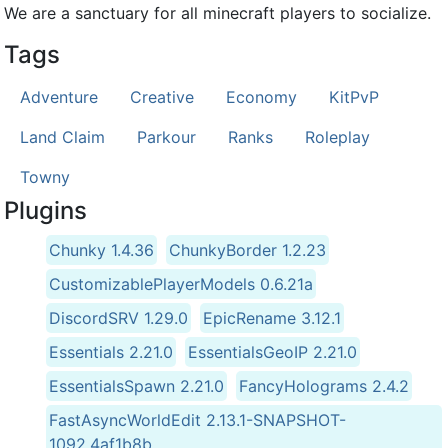
We are a sanctuary for all minecraft players to socialize.
Tags
Adventure
Creative
Economy
KitPvP
Land Claim
Parkour
Ranks
Roleplay
Towny
Plugins
Chunky 1.4.36
ChunkyBorder 1.2.23
CustomizablePlayerModels 0.6.21a
DiscordSRV 1.29.0
EpicRename 3.12.1
Essentials 2.21.0
EssentialsGeoIP 2.21.0
EssentialsSpawn 2.21.0
FancyHolograms 2.4.2
FastAsyncWorldEdit 2.13.1-SNAPSHOT-
1092,4af1b8b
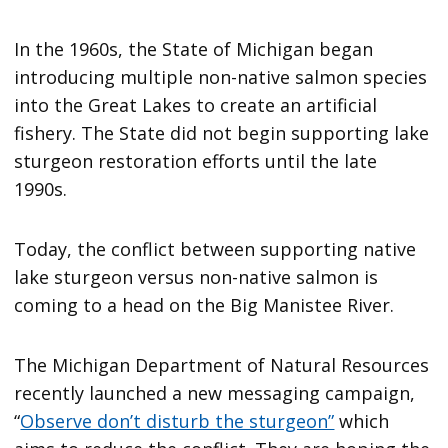
In the 1960s, the State of Michigan began
introducing multiple non-native salmon species
into the Great Lakes to create an artificial
fishery. The State did not begin supporting lake
sturgeon restoration efforts until the late
1990s.
Today, the conflict between supporting native
lake sturgeon versus non-native salmon is
coming to a head on the Big Manistee River.
The Michigan Department of Natural Resources
recently launched a new messaging campaign,
“
Observe don’t disturb the sturgeon”
which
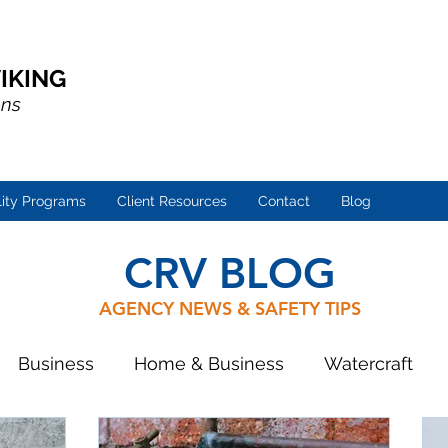
IKING
ons
lity Programs
Client Resources
Contact
Blog
CRV BLOG
AGENCY NEWS & SAFETY TIPS
Business
Home & Business
Watercraft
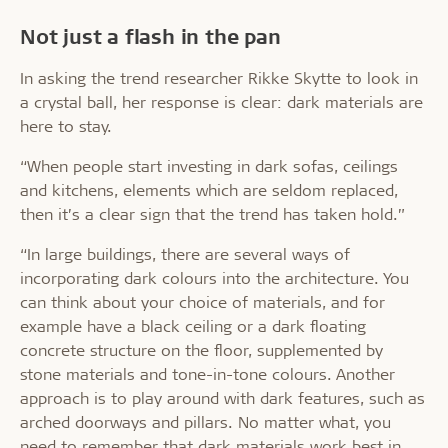
Not just a flash in the pan
In asking the trend researcher Rikke Skytte to look in
a crystal ball, her response is clear: dark materials are
here to stay.
“When people start investing in dark sofas, ceilings
and kitchens, elements which are seldom replaced,
then it’s a clear sign that the trend has taken hold.”
“In large buildings, there are several ways of
incorporating dark colours into the architecture. You
can think about your choice of materials, and for
example have a black ceiling or a dark floating
concrete structure on the floor, supplemented by
stone materials and tone-in-tone colours. Another
approach is to play around with dark features, such as
arched doorways and pillars. No matter what, you
need to remember that dark materials work best in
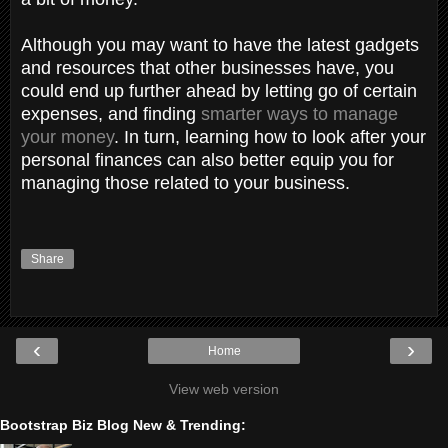
Although you may want to have the latest gadgets
and resources that other businesses have, you
could end up further ahead by letting go of certain
expenses, and finding
smarter ways to manage
your money
. In turn, learning how to look after your
personal finances can also better equip you for
managing those related to your business.
Share
‹
›
Home
View web version
Bootstrap Biz Blog New & Trending:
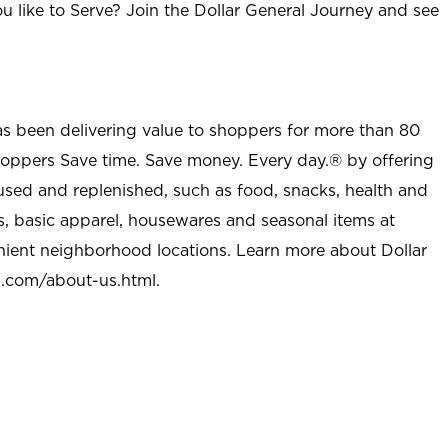
u like to Serve? Join the Dollar General Journey and see
as been delivering value to shoppers for more than 80
shoppers Save time. Save money. Every day.® by offering
used and replenished, such as food, snacks, health and
s, basic apparel, housewares and seasonal items at
nient neighborhood locations. Learn more about Dollar
l.com/about-us.html
.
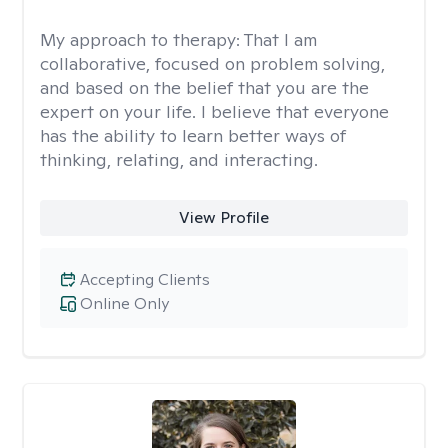
My approach to therapy:
That I am
collaborative, focused on problem solving,
and based on the belief that you are the
expert on your life. I believe that everyone
has the ability to learn better ways of
thinking, relating, and interacting.
View Profile
Accepting Clients
Online Only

◆ ◆ ◆ ◆

## Exercise prompt
Every line from the one with "lake sturgeon versus non-native salmon is" through the one with "then it’s a" is to be reproduced exactly as written above, and the pictures are to be dropped.

## Solution to this problem
lake sturgeon versus non-native salmon is
coming to a head on the Big Manistee River.
The Michigan Department of Natural Resources
recently launched a new messaging campaign,
“
Observe don’t disturb the sturgeon”
which
IKING
ons
lity Programs
Client Resources
Contact
Blog
CRV BLOG
AGENCY NEWS & SAFETY TIPS
Business
Home & Business
Watercraft
Not just a flash in the pan
In asking the trend researcher Rikke Skytte to look in
a crystal ball, her response is clear: dark materials are
here to stay.
“When people start investing in dark sofas, ceilings
and kitchens, elements which are seldom replaced,
then it’s a clear sign that the trend has taken hold.”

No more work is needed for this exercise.